La cour d'école
Avez-vous vu à la télé l’annonce de sensibilisation pour la courtoisie en voiture? Une dame laisse passer une voiture devant elle, puis un narrateur dit : «Laisser passer quelqu’un devant. Courtoisie.» Pas fort les adultes. Je ne veux plus jamais entendre quelqu’un dire que les jeunes ne savent pas vivre. Cette pub-là est le genre de leçon qu’on donne aux enfants du primaire. Lever la main avant de parler. Politesse. Pas faire pipi dans ses culottes. Propreté. Laisser passer quelqu’un devant. Courtoisie.
On a besoin d’affiches dans le métro pour nous rappeler de donner notre place aux personnes âgées. On a besoin d’affiches à l’entrée des Tim Hortons pour nous rappeler de porter un chandail. On a besoin d’affiches dans les toilettes pour nous rappeler de nous laver les mains. Dans le fond, un adulte, c’est un enfant qui a le droit d’acheter des cigarettes.
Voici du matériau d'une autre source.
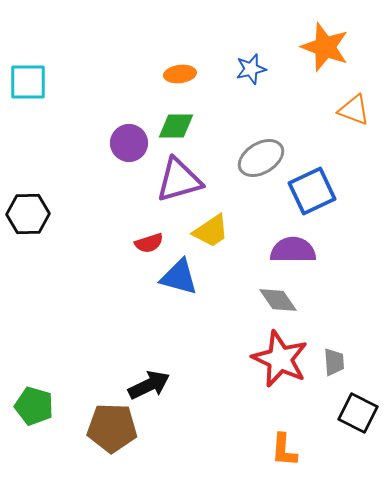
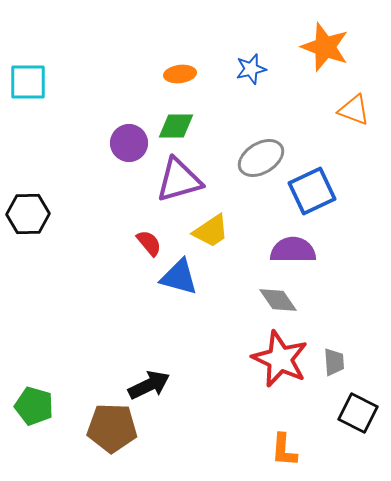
red semicircle: rotated 112 degrees counterclockwise
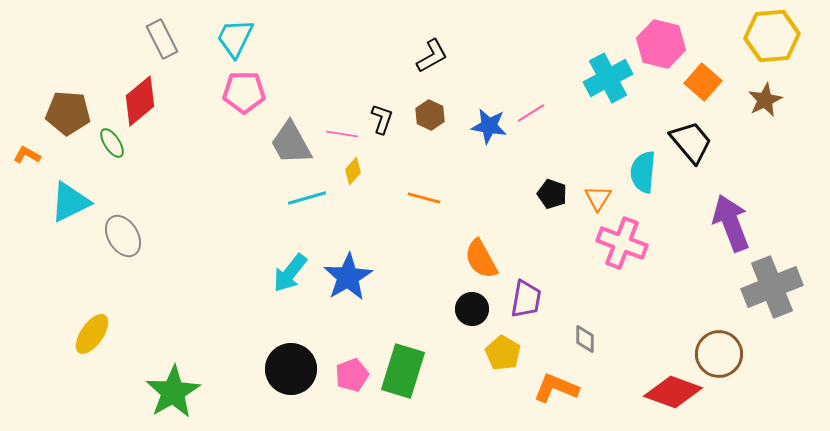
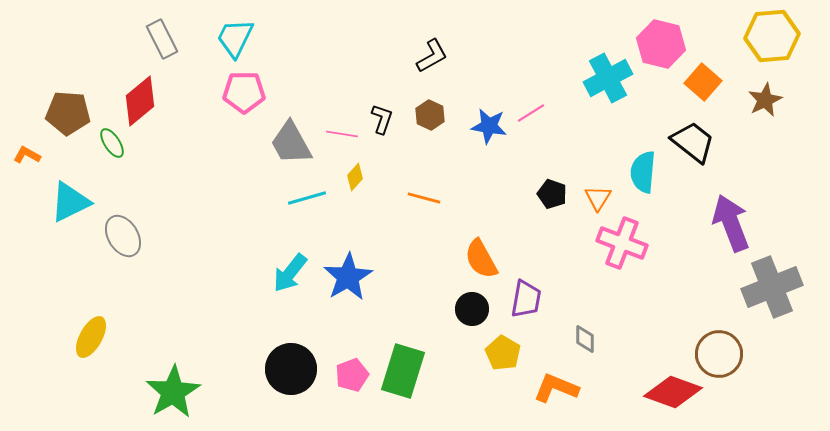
black trapezoid at (691, 142): moved 2 px right; rotated 12 degrees counterclockwise
yellow diamond at (353, 171): moved 2 px right, 6 px down
yellow ellipse at (92, 334): moved 1 px left, 3 px down; rotated 6 degrees counterclockwise
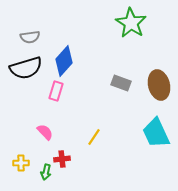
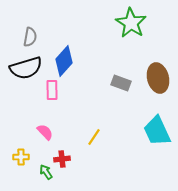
gray semicircle: rotated 72 degrees counterclockwise
brown ellipse: moved 1 px left, 7 px up
pink rectangle: moved 4 px left, 1 px up; rotated 18 degrees counterclockwise
cyan trapezoid: moved 1 px right, 2 px up
yellow cross: moved 6 px up
green arrow: rotated 133 degrees clockwise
On aime donc ça, les adultes, se penser plus sages que les enfants. Plus sophistiqués, plus civilisés, plus courtois. Et pourtant. Depuis mon expérience dans la cour d’école, l’époque de mes Airs Pumps, je n’ai pas observé grand changement dans la cour des grands. Plutôt de petites mutations.
Le méchant qui rabaissait toujours le petit à lunettes est devenu l’employé qui se plaint toujours du travail des autres sans jamais avouer ses torts. Le petit à lunettes est toujours aussi silencieux, ayant peur du conflit. Il faisait les devoirs du p’tit méchant; aujourd’hui il reste après 17 h le vendredi. La petite dévergondée qui aimait attirer l’attention avec ses débuts de seins dort seule, maudissant les hommes, ces chiens.
Les personnalités restent, les habitudes aussi. La déception d’être choisi dernier au ballon chasseur est devenue celle de ne pas avoir la promotion. La petite haine immature face à l’autorité a changé de cible, passant du prof avec sa maudite copie au policier avec son maudit ticket. La peine de se faire laisser est devenue simplement la peine de se faire encore laisser. La douleur étant moins forte puisqu’elle nous est familière. Celle de se cogner un orteil, qui fait toujours aussi mal.
Peut-être qu’il y a des gens qui trouvent que je suis dans le champ. Que la vie adulte n’a rien à voir avec l’enfance. Je répondrai simplement : «Laisser passer quelqu’un devant. Courtoisie». Si vous doutez encore, je vous attends au rack à bicycles.